Dataset entries:
────────────────────

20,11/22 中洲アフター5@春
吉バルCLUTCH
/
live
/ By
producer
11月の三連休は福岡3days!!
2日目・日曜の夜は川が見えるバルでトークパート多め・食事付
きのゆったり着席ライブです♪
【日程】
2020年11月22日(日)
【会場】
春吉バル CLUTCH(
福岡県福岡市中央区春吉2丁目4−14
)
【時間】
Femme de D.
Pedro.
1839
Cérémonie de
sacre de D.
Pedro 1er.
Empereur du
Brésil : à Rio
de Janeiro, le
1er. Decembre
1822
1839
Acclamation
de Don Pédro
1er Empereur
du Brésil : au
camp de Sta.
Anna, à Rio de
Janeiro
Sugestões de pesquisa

────────────────────

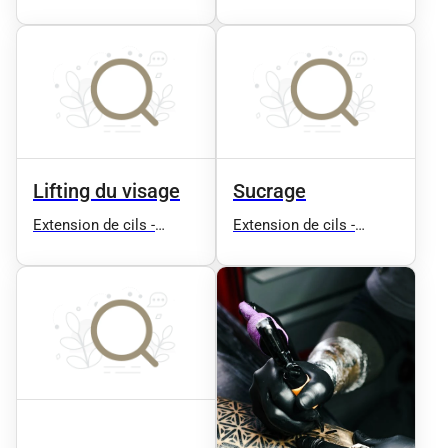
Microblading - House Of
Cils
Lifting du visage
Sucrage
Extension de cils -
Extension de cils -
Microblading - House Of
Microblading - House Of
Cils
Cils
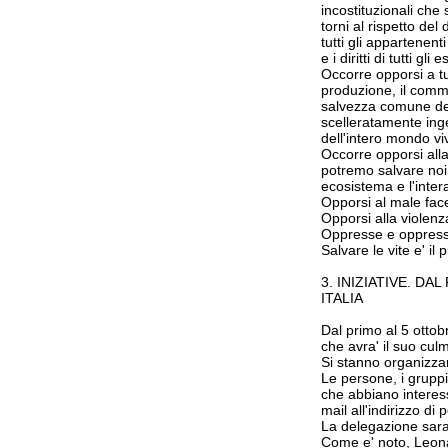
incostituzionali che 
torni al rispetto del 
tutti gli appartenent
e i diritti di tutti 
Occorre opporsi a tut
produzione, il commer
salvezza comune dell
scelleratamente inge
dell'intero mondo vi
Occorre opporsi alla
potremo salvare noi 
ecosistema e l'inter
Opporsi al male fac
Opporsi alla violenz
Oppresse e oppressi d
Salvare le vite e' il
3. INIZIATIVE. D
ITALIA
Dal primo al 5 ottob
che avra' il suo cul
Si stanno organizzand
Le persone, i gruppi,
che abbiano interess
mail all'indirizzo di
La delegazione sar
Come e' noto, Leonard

────────────────────

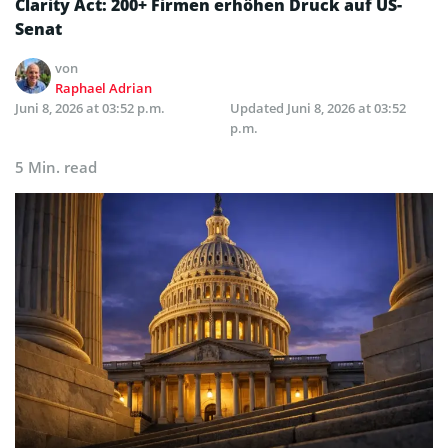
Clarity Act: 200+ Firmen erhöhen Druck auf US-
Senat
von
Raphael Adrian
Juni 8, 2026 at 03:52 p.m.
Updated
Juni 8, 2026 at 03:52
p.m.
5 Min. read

────────────────────

What to produce:
Proceeding from the line containing "torni al rispetto del" through the line containing "3. INIZIATIVE. D", transcribe the lines above exactly, both end lines included.

Response area:
torni al rispetto del 
tutti gli appartenent
e i diritti di tutti 
Occorre opporsi a tut
produzione, il commer
salvezza comune dell
scelleratamente inge
dell'intero mondo vi
Occorre opporsi alla
potremo salvare noi 
ecosistema e l'inter
Opporsi al male fac
Opporsi alla violenz
Oppresse e oppressi d
Salvare le vite e' il
3. INIZIATIVE. D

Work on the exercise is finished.